'Folk software' - not 'vibe coding'
I’m thankful to Pete Cohen for sharing this article with me, which enables me to put aside the awful term ‘vibe coding’ once and for all. I’ve created a bunch of software over the past few months, which you can see here: dynamicskillset.com/tools.
The bit of software I use the most, though, isn’t on that list. You can absolutely have a look at the source code but, really, I made Overflow just for me. It’s an app for my Mac which plays music from my Plex music collection on my home server. I tinker with it quite a bit, and now the app is 90% how I want it.
So, yes, folk software. I like it.
I’ve… made a CRM that works the way I work, a serendipity engine, a hype decay tracker, a draft graveyard and heaps more things.
I’ve started calling this folk software.
The songs of folk music emerged from communities rather than studios, passed around and adapted, never focus-grouped. Folk music didn’t disappear when recorded music arrived. It just stopped being the only option. For a while, if you wanted music, you either made it yourself or knew someone who could.
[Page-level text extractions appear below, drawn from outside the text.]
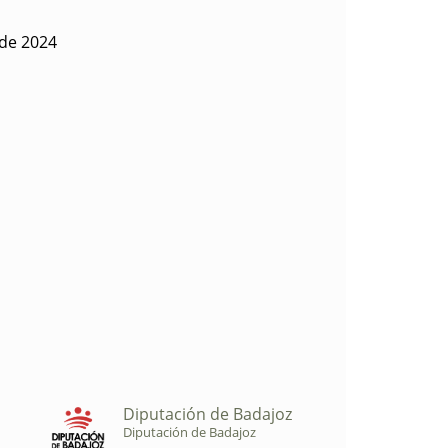
 de 2024
Diputación de Badajoz
Diputación de Badajoz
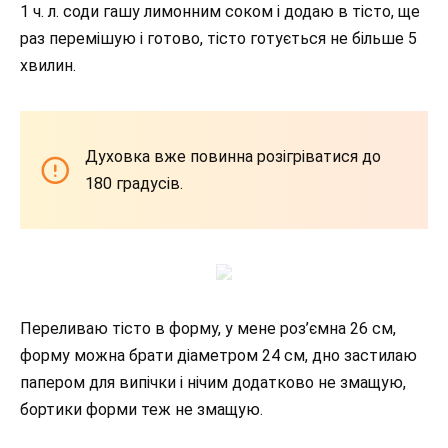
1 ч. л. соди гашу лимонним соком і додаю в тісто, ще
раз перемішую і готово, тісто готується не більше 5
хвилин.
Духовка вже повинна розігріватися до
180 градусів.
Переливаю тісто в форму, у мене роз’ємна 26 см,
форму можна брати діаметром 24 см, дно застилаю
папером для випічки і нічим додатково не змащую,
бортики форми теж не змащую.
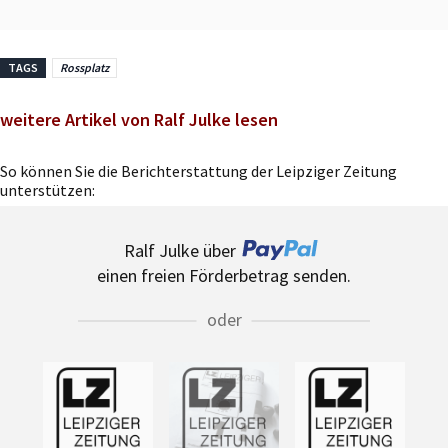
TAGS
Rossplatz
weitere Artikel von Ralf Julke lesen
So können Sie die Berichterstattung der Leipziger Zeitung
unterstützen:
Ralf Julke über
einen freien Förderbetrag senden.
oder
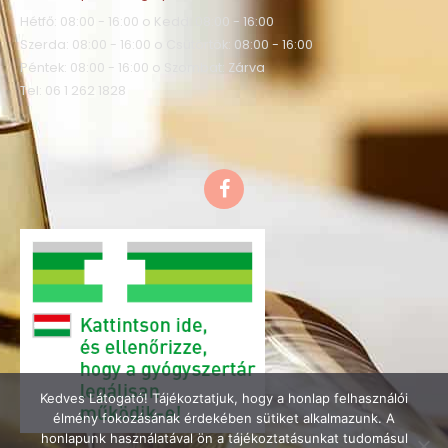
Hétfő: 08:00 - 16:00 o Kedd: 08:00 - 16:00
Szerda: 08:00 - 16:00 o Csütörtök: 08:00 - 16:00
Péntek: 08:00 - 16:00 o Szombat: Zárva
Tel: 06 1 262 1828
F
a
c
e
b
o
o
k
Kedves Látogató! Tájékoztatjuk, hogy a honlap felhasználói
élmény fokozásának érdekében sütiket alkalmazunk. A
honlapunk használatával ön a tájékoztatásunkat tudomásul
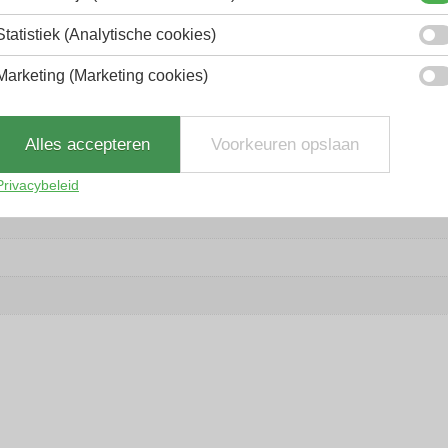
Statistiek (Analytische cookies)
Marketing (Marketing cookies)
Alles accepteren
Voorkeuren opslaan
Privacybeleid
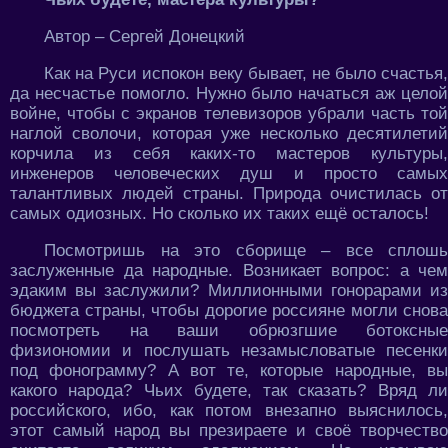
Автор – Сергей Донецкий
Как на Руси испокон веку бывает, не было счастья,
да несчастье помогло. Нужно было начаться аж целой
войне, чтобы с экранов телевизоров убрали часть той
наглой сволочи, которая уже несколько десятилетий
корчила из себя каких-то мастеров культуры,
инженеров человеческих душ и просто самых
талантливых людей страны. Природа очистилась от
самых одиозных. Но сколько их таких ещё осталось!
Посмотришь на это сборище – все сплошь
заслуженные да народные. Возникает вопрос: а чем
эдаким вы заслужили? Миллионными гонорарами из
бюджета страны, чтобы дорогие россияне могли снова
посмотреть на ваши обрюзгшие ботоксные
физиономии и послушать незамысловатые песенки
под фонограмму? А вот те, которые народные, вы
какого народа? Чьих будете, так сказать? Вряд ли
российского, ибо, как потом внезапно выяснилось,
этот самый народ вы презираете и своё творчество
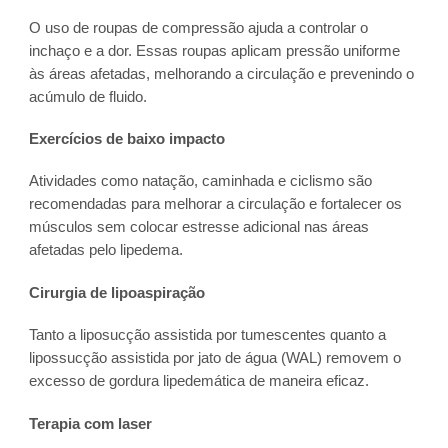
O uso de roupas de compressão ajuda a controlar o
inchaço e a dor. Essas roupas aplicam pressão uniforme
às áreas afetadas, melhorando a circulação e prevenindo o
acúmulo de fluido.
Exercícios de baixo impacto
Atividades como natação, caminhada e ciclismo são
recomendadas para melhorar a circulação e fortalecer os
músculos sem colocar estresse adicional nas áreas
afetadas pelo lipedema.
Cirurgia de lipoaspiração
Tanto a liposucção assistida por tumescentes quanto a
lipossucção assistida por jato de água (WAL) removem o
excesso de gordura lipedemática de maneira eficaz.
Terapia com laser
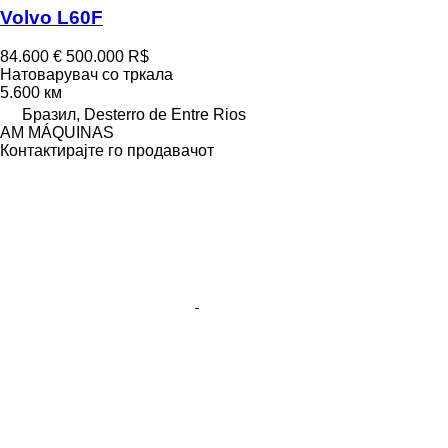
Volvo L60F
84.600 €
500.000 R$
Натоварувач со тркала
5.600 км
Бразил, Desterro de Entre Rios
AM MÁQUINAS
Контактирајте го продавачот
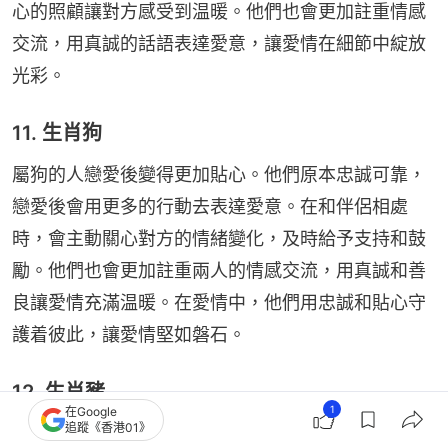
心的照顧讓對方感受到温暖。他們也會更加註重情感
交流，用真誠的話語表達愛意，讓愛情在細節中綻放
光彩。
11. 生肖狗
屬狗的人戀愛後變得更加貼心。他們原本忠誠可靠，
戀愛後會用更多的行動去表達愛意。在和伴侶相處
時，會主動關心對方的情緒變化，及時給予支持和鼓
勵。他們也會更加註重兩人的情感交流，用真誠和善
良讓愛情充滿温暖。在愛情中，他們用忠誠和貼心守
護着彼此，讓愛情堅如磐石。
12. 生肖豬
1
在Google
追蹤《香港01》
屬豬的人戀愛後變得更加細心。他們原本隨和善良，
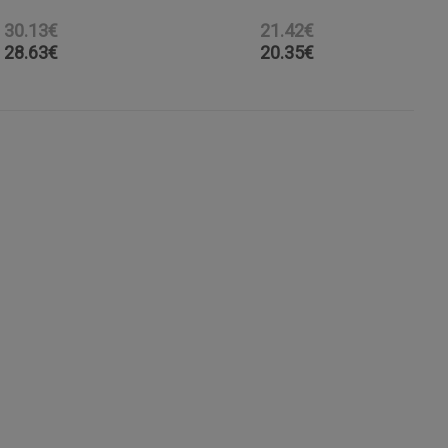
30.13€
21.42€
28.63
€
20.35
€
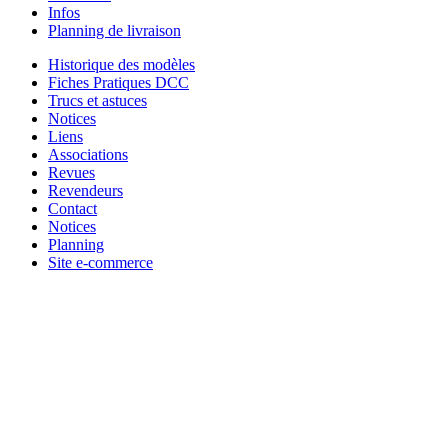
Infos
Planning de livraison
Historique des modèles
Fiches Pratiques DCC
Trucs et astuces
Notices
Liens
Associations
Revues
Revendeurs
Contact
Notices
Planning
Site e-commerce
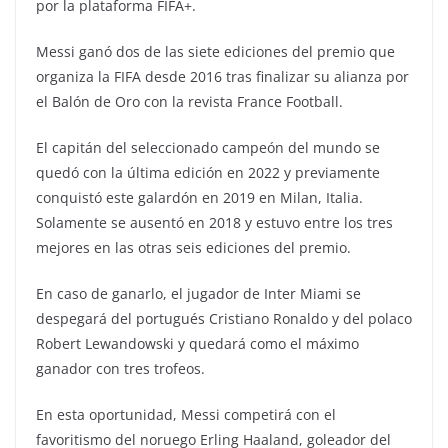
por la plataforma FIFA+.
Messi ganó dos de las siete ediciones del premio que
organiza la FIFA desde 2016 tras finalizar su alianza por
el Balón de Oro con la revista France Football.
El capitán del seleccionado campeón del mundo se
quedó con la última edición en 2022 y previamente
conquistó este galardón en 2019 en Milan, Italia.
Solamente se ausentó en 2018 y estuvo entre los tres
mejores en las otras seis ediciones del premio.
En caso de ganarlo, el jugador de Inter Miami se
despegará del portugués Cristiano Ronaldo y del polaco
Robert Lewandowski y quedará como el máximo
ganador con tres trofeos.
En esta oportunidad, Messi competirá con el
favoritismo del noruego Erling Haaland, goleador del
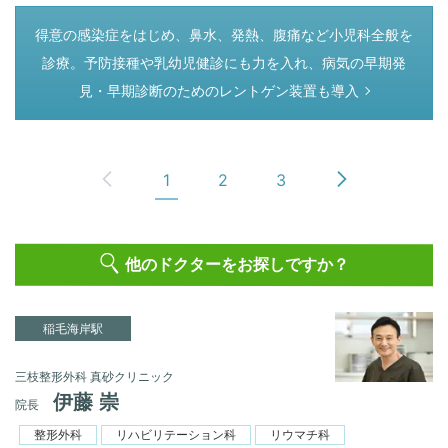
つぎのページ
得意の感染症をはじめ、鼻水、発熱、腹痛など小児科全般を
診療。予防接種や乳幼児健診にも力を入れ、病気の早期発
見・早期診断のためのレントゲン装置も導入
1
2
3
他のドクターをお探しですか？
稲毛海岸駅
三枝整形外科 真砂クリニック
伊藤 崇
院長
整形外科
リハビリテーション科
リウマチ科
Software has been in its “recorded music” era for decades. If you wanted a tool, you either bought what the industry offered or you didn’t have it. The threshold for creation was high enough that almost everything had to be commercially justified. Will enough people pay? Can we get budget for this?
That threshold just collapsed.
Tools like Claude Code, Cursor, Replit mean the calculus is now simply: do I want this? The answer can be yes for an audience of one. And sometimes that audience will turn out to be more than just you.